Running on the rake: why Russia will not be able to become an alternative to offshore

One of the first measures to support Russian businessmen, who were included in the expanded U.S. sanctions list in early April, could be the creation of offshore zones in Russia. However, this could violate the international obligations that the country has previously undertaken

In April, Russian officials talked about plans to create offshore zones in Russia similar to Cyprus and the BVI (British Virgin Islands). They are supposed to appear on the islands of Oktyabrsky in Kaliningrad and Russky in Vladivostok. Two months later, on June 15, a draft law was introduced in the State Duma, which, in fact, provides for creation of internal tax-free regimes for holding companies. At the end of June, sources close to Oleg Deripaska’s EN+ #50 and its shareholders said that the company was seriously considering a move to Russian jurisdiction. The reason given was that “all necessary conditions for comfortable business conduct” have been created in Russia. It was Deripaska’s companies, EN+ and US Rusal, which were put on the US sanctions list along with their owner, that were initially the main applicants for Russian offshore residency.

Altogether Bill No. 488869-7 “On Amendments to Part One and Chapter 25 of Part Two of the Tax Code (in terms of creating a tax regime for international holding companies)” provides for three incentives, changing existing ones or establishing new ones for Russian holdings:

1) reducing the threshold for owning a foreign subsidiary from 50% to 15% for exemption from taxation of dividends received;

2) expansion of the so-called participation exemption – exemption from taxation of income from strategic participation and income from the sale of shares in subsidiaries with a minimum ownership share of 15%;

3) reduction of the withholding tax rate on dividends from 15% to 5% for redomiciled (changed jurisdictions) public companies.

Each of these measures and all of them together are extremely positive and help increase the attractiveness of Russian holding companies as an investment vehicle… But only if they were available to all Russian companies.
Discriminatory tax benefits

Unfortunately, all the positive effect is offset by the fact that only former foreign companies, in reality offshore companies, whose beneficiaries were such as of January 1, 2017 and decided to transfer them to Russia, can take advantage of the new benefits. In fact, this discriminates against law-abiding Russian business.

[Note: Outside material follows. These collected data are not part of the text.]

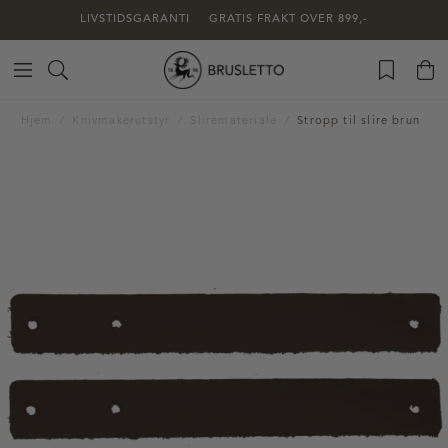
LIVSTIDSGARANTI
GRATIS FRAKT OVER 899,-
Hjem
Knivmakerutstyr
Sliremateriale
Stropp til slire brun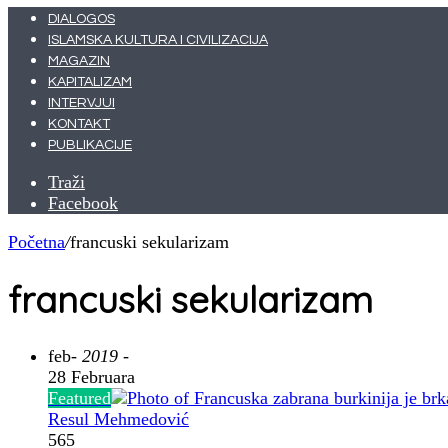
DIALOGOS
ISLAMSKA KULTURA I CIVILIZACIJA
MAGAZIN
KAPITALIZAM
INTERVJUI
KONTAKT
PUBLIKACIJE
Traži
Facebook
Početna
/
francuski sekularizam
francuski sekularizam
feb
- 2019 -
28 Februara
Featured
Resul Mehmedović
565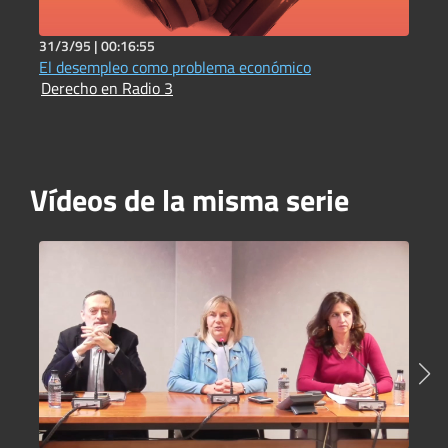
31/3/95 |
00:16:55
3
El desempleo como problema económico
L
Derecho en Radio 3
D
Vídeos de la misma serie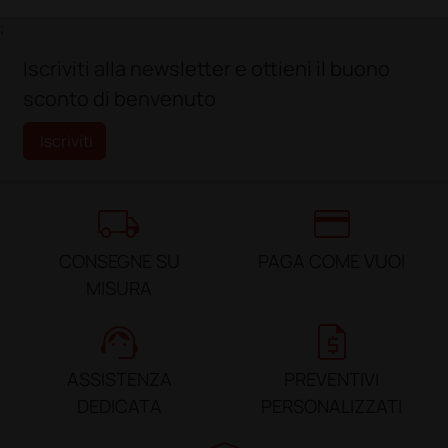
;
Iscriviti alla newsletter e ottieni il buono
sconto di benvenuto
Iscriviti
local_shipping
credit_card
CONSEGNE SU
PAGA COME VUOI
MISURA
support_agent
request_quote
ASSISTENZA
PREVENTIVI
DEDICATA
PERSONALIZZATI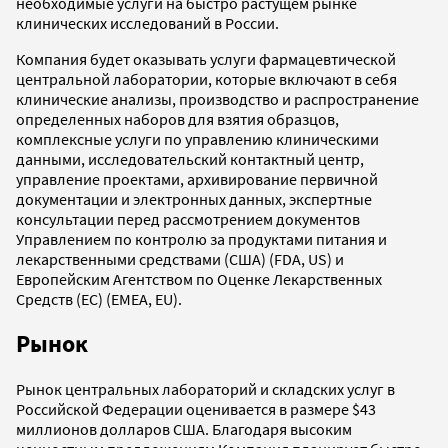
необходимые услуги на быстро растущем рынке
клинических исследований в России.
Компания будет оказывать услуги фармацевтической
центральной лаборатории, которые включают в себя
клинические анализы, производство и распространение
определенных наборов для взятия образцов,
комплексные услуги по управлению клиническими
данными, исследовательский контактный центр,
управление проектами, архивирование первичной
документации и электронных данных, экспертные
консультации перед рассмотрением документов
Управлением по контролю за продуктами питания и
лекарственными средствами (США) (FDA, US) и
Европейским Агентством по Оценке Лекарственных
Средств (ЕС) (EMEA, EU).
Рынок
Рынок центральных лабораторий и складских услуг в
Российской Федерации оценивается в размере $43
миллионов долларов США. Благодаря высоким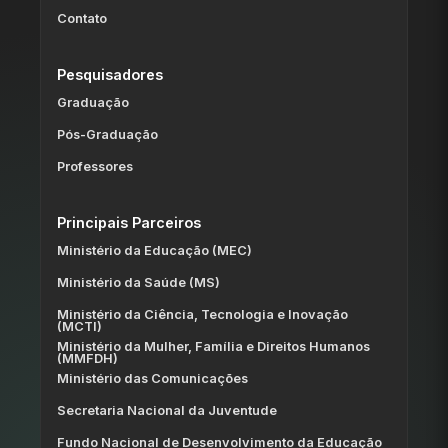
Contato
Pesquisadores
Graduação
Pós-Graduação
Professores
Principais Parceiros
Ministério da Educação (MEC)
Ministério da Saúde (MS)
Ministério da Ciência, Tecnologia e Inovação
(MCTI)
Ministério da Mulher, Família e Direitos Humanos
(MMFDH)
Ministério das Comunicações
Secretaria Nacional da Juventude
Fundo Nacional de Desenvolvimento da Educação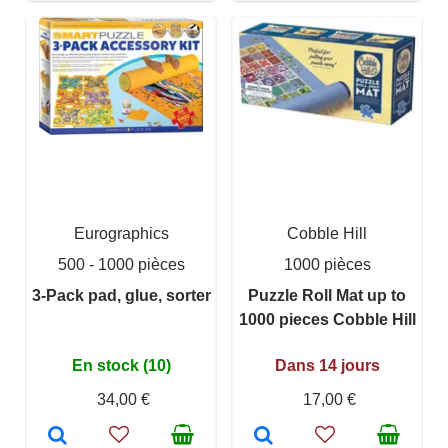
Eurographics
Cobble Hill
500 - 1000 pièces
1000 pièces
3-Pack pad, glue, sorter
Puzzle Roll Mat up to
1000 pieces Cobble Hill
En stock (10)
Dans 14 jours
34,00 €
17,00 €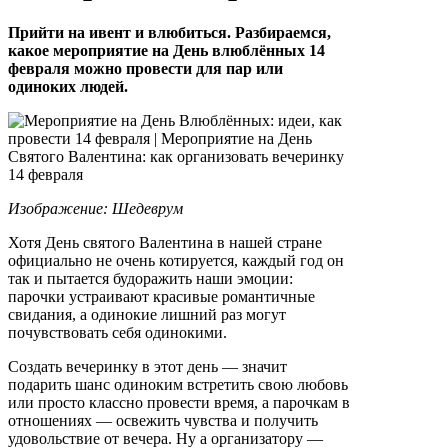
Прийти на ивент и влюбиться. Разбираемся,
какое мероприятие на День влюблённых 14
февраля можно провести для пар или
одиноких людей.
Изображение: Шедеврум
Хотя День святого Валентина в нашей стране
официально не очень котируется, каждый год он
так и пытается будоражить наши эмоции:
парочки устраивают красивые романтичные
свидания, а одинокие лишний раз могут
почувствовать себя одинокими.
Создать вечеринку в этот день — значит
подарить шанс одиноким встретить свою любовь
или просто классно провести время, а парочкам в
отношениях — освежить чувства и получить
удовольствие от вечера. Ну а организатору —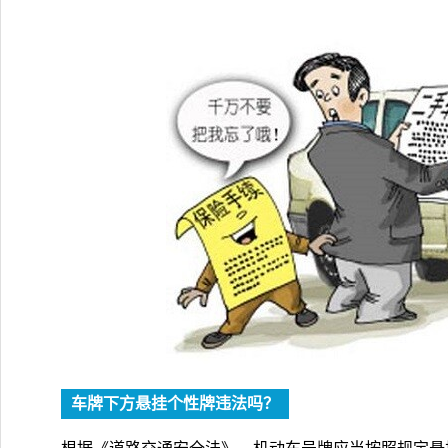
车牌下方悬挂个性牌违法吗？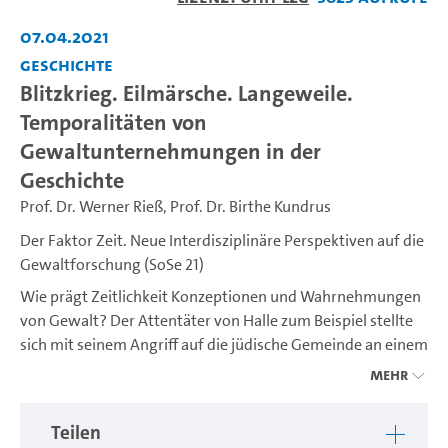
abspiel
07.04.2021
Geschichte
Blitzkrieg. Eilmärsche. Langeweile.
Temporalitäten von
Gewaltunternehmungen in der
Geschichte
Prof. Dr. Werner Rieß
,
Prof. Dr. Birthe Kundrus
Der Faktor Zeit. Neue Interdisziplinäre Perspektiven auf die
Gewaltforschung (SoSe 21)
Wie prägt Zeitlichkeit Konzeptionen und Wahrnehmungen
von Gewalt? Der Attentäter von Halle zum Beispiel stellte
sich mit seinem Angriff auf die jüdische Gemeinde an einem
hohen Feiertag in eine jahrhundertelange Tradition
Mehr
antijudaistischer Gewalt. Noch im Auto hörte er
rechtsextremen Rap. Zeitgleich übertrug er seine Taten ins
Teilen
Internet. Die Bilder zeigen einen Mann, der glaubt, er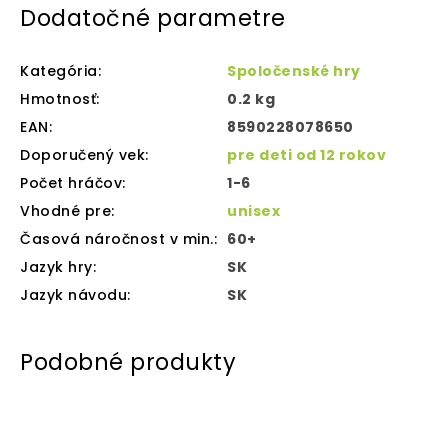
Dodatočné parametre
Kategória
:
Spoločenské hry
Hmotnosť
:
0.2 kg
EAN
:
8590228078650
Doporučený vek
:
pre deti od 12 rokov
Počet hráčov
:
1-6
Vhodné pre
:
unisex
Časová náročnost v min.
:
60+
Jazyk hry
:
SK
Jazyk návodu
:
SK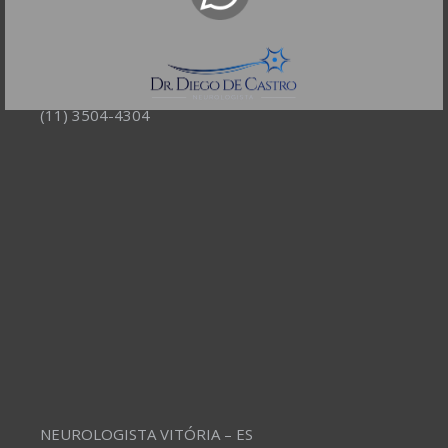
Bela Vista - São Paulo - SP
CEP: 01332-904
Telefones:
(11) 3504-4304
NEUROLOGISTA VITÓRIA – ES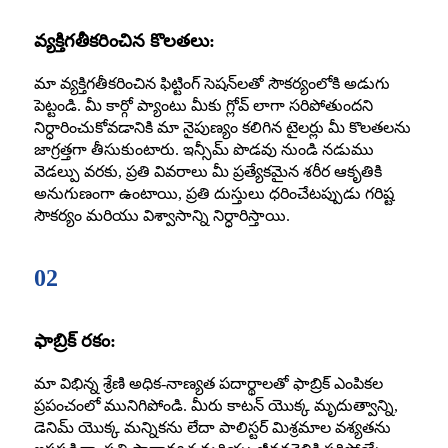
వ్యక్తిగతీకరించిన కొలతలు:
మా వ్యక్తిగతీకరించిన ఫిట్టింగ్ సెషన్‌లతో సౌకర్యంలోకి అడుగు
పెట్టండి. మీ కార్గో ప్యాంటు మీకు గ్లోవ్ లాగా సరిపోతుందని
నిర్ధారించుకోవడానికి మా నైపుణ్యం కలిగిన టైలర్లు మీ కొలతలను
జాగ్రత్తగా తీసుకుంటారు. ఇన్సీమ్ పొడవు నుండి నడుము
వెడల్పు వరకు, ప్రతి వివరాలు మీ ప్రత్యేకమైన శరీర ఆకృతికి
అనుగుణంగా ఉంటాయి, ప్రతి దుస్తులు ధరించేటప్పుడు గరిష్ట
సౌకర్యం మరియు విశ్వాసాన్ని నిర్ధారిస్తాయి.
02
ఫాబ్రిక్ రకం:
మా విభిన్న శ్రేణి అధిక-నాణ్యత పదార్థాలతో ఫాబ్రిక్ ఎంపికల
ప్రపంచంలో మునిగిపోండి. మీరు కాటన్ యొక్క మృదుత్వాన్ని,
డెనిమ్ యొక్క మన్నికను లేదా పాలిస్టర్ మిశ్రమాల వశ్యతను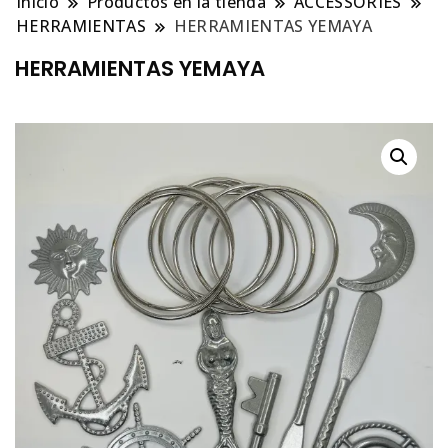
Inicio
Productos en la tienda
ACCESSORIES
HERRAMIENTAS
HERRAMIENTAS YEMAYA
HERRAMIENTAS YEMAYA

First of all, the principles of legitimacy of such tax exemptions according to OECD standards are violated, because they will not be available to those market participants who are in comparable conditions. There will also be no practical effect of restrictions on this regime by former offshore companies, as there are still many uncovered offshore companies that existed on January 1, 2017. Their beneficiaries retroactively, i.e. retroactively before the effective date of the law, can be written down by anyone, which will provide such instruments to everyone for many years to come.

The loss of benefits in case of a change of beneficiaries within a year after the redomiciliation of a foreign company in Russia is just as difficult to explain in terms of economic feasibility of benefits: they should not have a personal nature and form a privileged class of taxpayers, who were lucky to be the beneficiaries of such companies on January 1, 2017.

Accordingly, by introducing restrictive discriminatory measures, Russia will not get a real restriction on the scope of benefits, but will violate OECD standards, for example in terms of Standard 5 of the BEPS Plan, adopted by Russia as part of its obligations to join the BEPS standards. This is a plan of action designed to combat the erosion of the tax base and the withdrawal of income/profits from taxation. BEPS Plan 5 explicitly refers to the criteria for impermissible preferential treatment in the 1998 OECD report Harmful Tax Competition An Emerging Global Issue.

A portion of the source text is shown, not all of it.